Il est intéressant de noter qu’une étude similaire (réfs. 12, 14, 15) commandée par l’Agence Spatiale Européenne (ESA) a trouvé un facteur multiplicateur comparable (2,9 dans l’étude de 1982 ; 3,2 dans celle de 1988, soit 1,6 une fois normalisé au budget total), bien que près de 80 % de l’augmentation des ventes liées à l’ESA restent dans le secteur spatial, et que le reste concerne surtout l’aéronautique et la défense.
3.4. Éducation
La recherche fondamentale constitue une excellente formation à la résolution de problèmes pour ceux qui se dirigent ensuite vers la recherche appliquée ou le développement industriel. Elle crée également des réseaux de liens très précieux entre chercheurs issus de différents secteurs industriels et du monde académique — réseaux qui n’existeraient pas si toute la formation avait lieu uniquement en entreprise. La valeur de ces réseaux est de plus en plus reconnue par les économistes comme un bénéfice de la recherche fondamentale financée par des fonds publics (réf. 4).
Dans le cas particulier de la physique des particules expérimentale, on estime qu’environ 300 thèses de doctorat sont soutenues chaque année dans le monde sur des travaux réalisés au CERN (le total pour l’ensemble du domaine est probablement le double), et qu’au moins la moitié de ces docteurs poursuivent leur carrière dans l’industrie ou le commerce, où leur expérience acquise sur des projets de haute technologie au sein d’équipes multinationales — au CERN ou dans d’autres laboratoires d’accélérateurs — est très appréciée.
Par ailleurs, il existe des indices montrant que la science fondamentale (notamment la physique, réf. 16), en particulier l’astronomie et la physique des particules, avec des mots-clés comme trous noirs et quarks, joue un rôle important pour susciter l’intérêt des jeunes enfants pour la science et la technologie. Cet effet est extrêmement important, bien qu’il soit difficile à quantifier.
Notes :
1. Il existe aujourd’hui quelque 10 000 accélérateurs dans le monde, dont seulement une centaine sont utilisés à leur fin initiale de recherche en physique nucléaire ou des particules.
2. Des cristaux développés pour les expériences menées auprès du collisionneur LEP du CERN sont désormais utilisés en imagerie médicale dans des centaines d’hôpitaux ; ils seront probablement remplacés à terme par des cristaux aux propriétés supérieures actuellement en cours de développement pour le futur LHC du CERN.

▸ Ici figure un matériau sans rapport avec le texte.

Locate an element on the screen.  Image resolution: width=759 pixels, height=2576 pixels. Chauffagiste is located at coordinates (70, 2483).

3. Un groupe britannique a récemment estimé que le Web, inventé au CERN, génère déjà 5 % du chiffre d’affaires des grandes entreprises, et que ce chiffre pourrait atteindre 20 % d’ici la fin de la décennie.
4. Pourquoi les gouvernements doivent soutenir la science fondamentale
Le financement de la science fondamentale est important pour la société dans son ensemble, mais ne présente pas d’intérêt pour un investisseur individuel. Ceux qui font des découvertes fondamentales n’en tirent généralement pas les bénéfices — les lois de la nature ne peuvent pas être protégées, et les applications sont trop incertaines et à trop long terme — et les bénéfices culturels et éducatifs ne génèrent pas de profits directs.

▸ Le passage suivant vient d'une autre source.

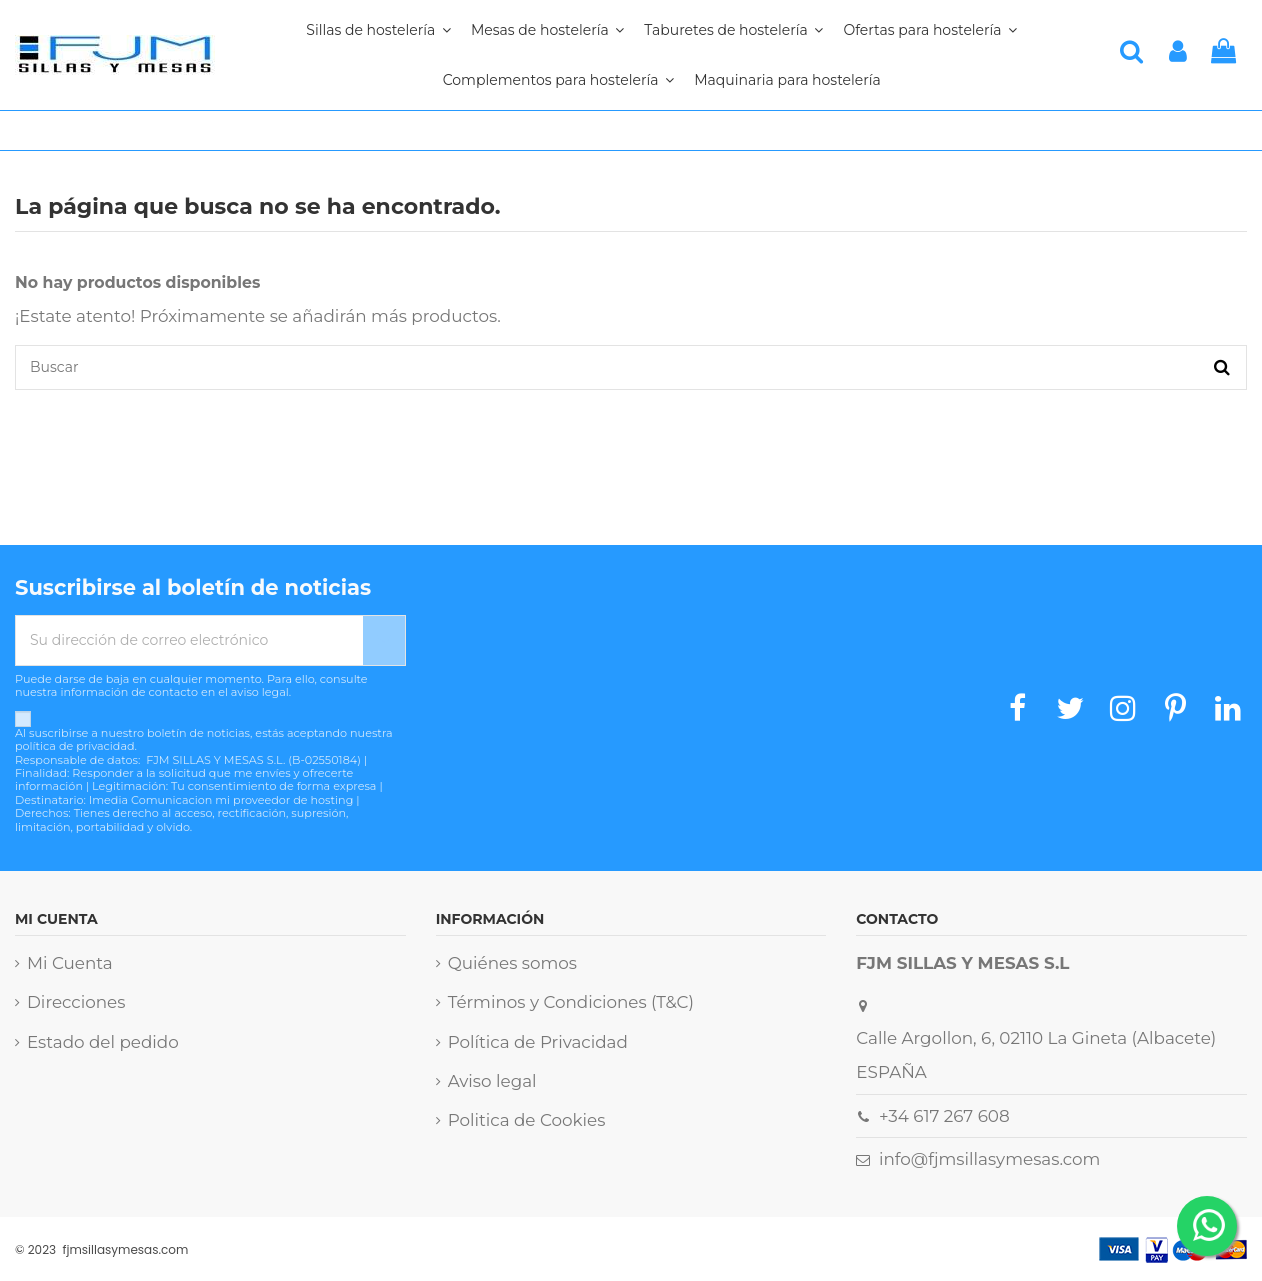 The image size is (1262, 1281). I want to click on info@fjmsillasymesas.com, so click(989, 1159).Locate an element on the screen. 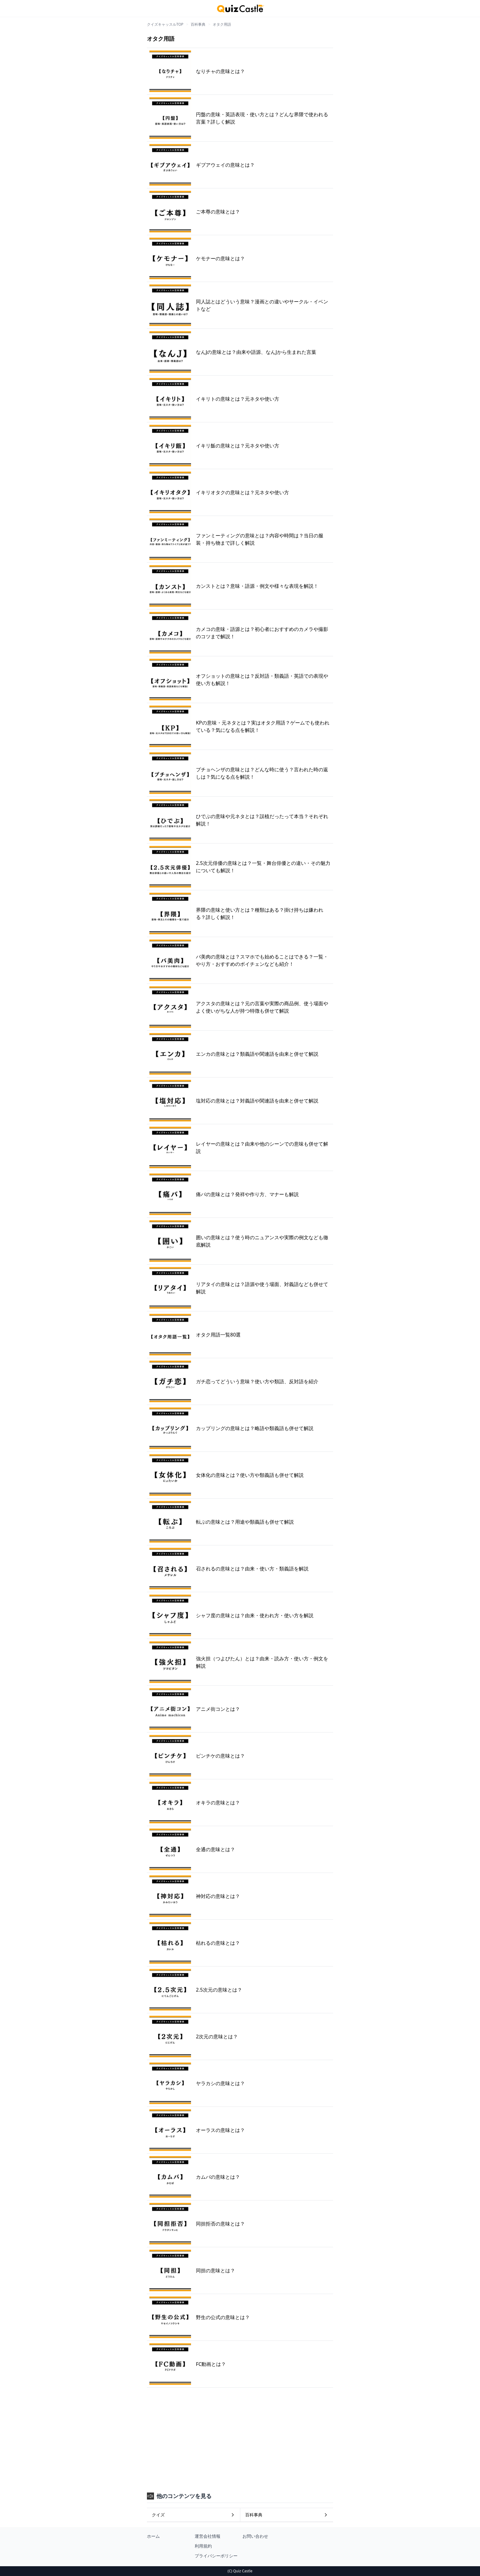  お問い合わせ is located at coordinates (255, 2536).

Les héritiers de Newton (s’il en avait eu) seraient riches s’il avait été possible de breveter le calcul infinitésimal et de percevoir une redevance à chaque utilisation, mais on ne peut pas breveter des lois mathématiques.
Peu de scientifiques ont eu la prescience de Faraday qui, à la question de Gladstone « À quoi sert l’électricité ? », répondit : « Un jour, Monsieur, vous la taxerez. » Plus typique est la remarque de Rutherford, le découvreur du noyau atomique, qui déclarait encore au milieu des années 1930 : « Quiconque s’attend à tirer de l’énergie de la transformation des atomes raconte des balivernes. »
La mécanique quantique a conduit à l’électronique moderne et aux lasers, mais même rétrospectivement, un investissement dans la recherche ayant mené à la mécanique quantique n’aurait pas été rentable commercialement : les connaissances fondamentales ne pouvaient pas être protégées, les délais étaient trop longs et les résultats trop imprévisibles.
Ainsi, l’investissement dans la science fondamentale n’intéresse pas les entreprises privées, mais il est pourtant crucial pour la société dans son ensemble. La science fondamentale est ce que les économistes appellent un « bien public ». Les biens publics sont des éléments comme les phares ou la défense nationale : coûteux à produire, mais une fois produits, ils deviennent automatiquement accessibles à tous, même à ceux qui refusent de payer. Ces biens sont généralement soutenus uniquement par une action collective des gouvernements.
Les gouvernements doivent donc soutenir la science fondamentale, en raison des bénéfices liés à la connaissance directe, des retombées technologiques, de la formation, ainsi que pour des raisons culturelles. Lorsqu’un profit est clairement prévisible, l’industrie investira, et les gouvernements peuvent alors généralement se retirer — tout en jouant éventuellement un rôle, par exemple en favorisant les échanges et collaborations entre l’industrie et les universités. Une grande partie de la recherche appliquée relève donc de la responsabilité de l’industrie. Toutefois, la frontière n’est pas toujours nette : il n’est pas toujours possible de prédire si la recherche appliquée générera un profit, par exemple la recherche sur les maladies cardiaques peut mener à des médicaments brevetables… ou à la nécessité d’une meilleure alimentation et de plus d’exercice. De plus, un financement public de la recherche appliquée sur des sujets tels que l’environnement ou les politiques de transport est évidemment nécessaire.
Cette analyse mène aux questions suivantes :
Si le financement de la science fondamentale n’est dans l’intérêt d’aucun individu, est-il dans l’intérêt d’un pays pris individuellement ?
Comment choisir ce qu’il faut financer, et à quel niveau ?
Il existe plusieurs réponses à la première question. Premièrement, je considère que les pays développés ont la responsabilité de financer la science fondamentale dans l’intérêt de la société dans son ensemble. Deuxièmement, une base active de recherche fondamentale soutient et stimule le développement technologique. Le rôle de la recherche dans la formation de scientifiques qui travailleront ensuite dans l’industrie, et dans la création de réseaux, est extrêmement important. La proximité géographique avec les centres de recherche constitue un avantage pour exploiter leurs résultats, et les retombées ou entreprises dérivées ont plus de chances d’émerger localement. Ce n’est pas un hasard si la Silicon Valley se trouve à proximité de l’Université Stanford, ou si une immense concentration d’entreprises de haute technologie est située près de Boston (il est malheureusement plus difficile de trouver de tels exemples en Europe, en raison d’une culture entrepreneuriale plus faible dans les universités et centres de recherche européens).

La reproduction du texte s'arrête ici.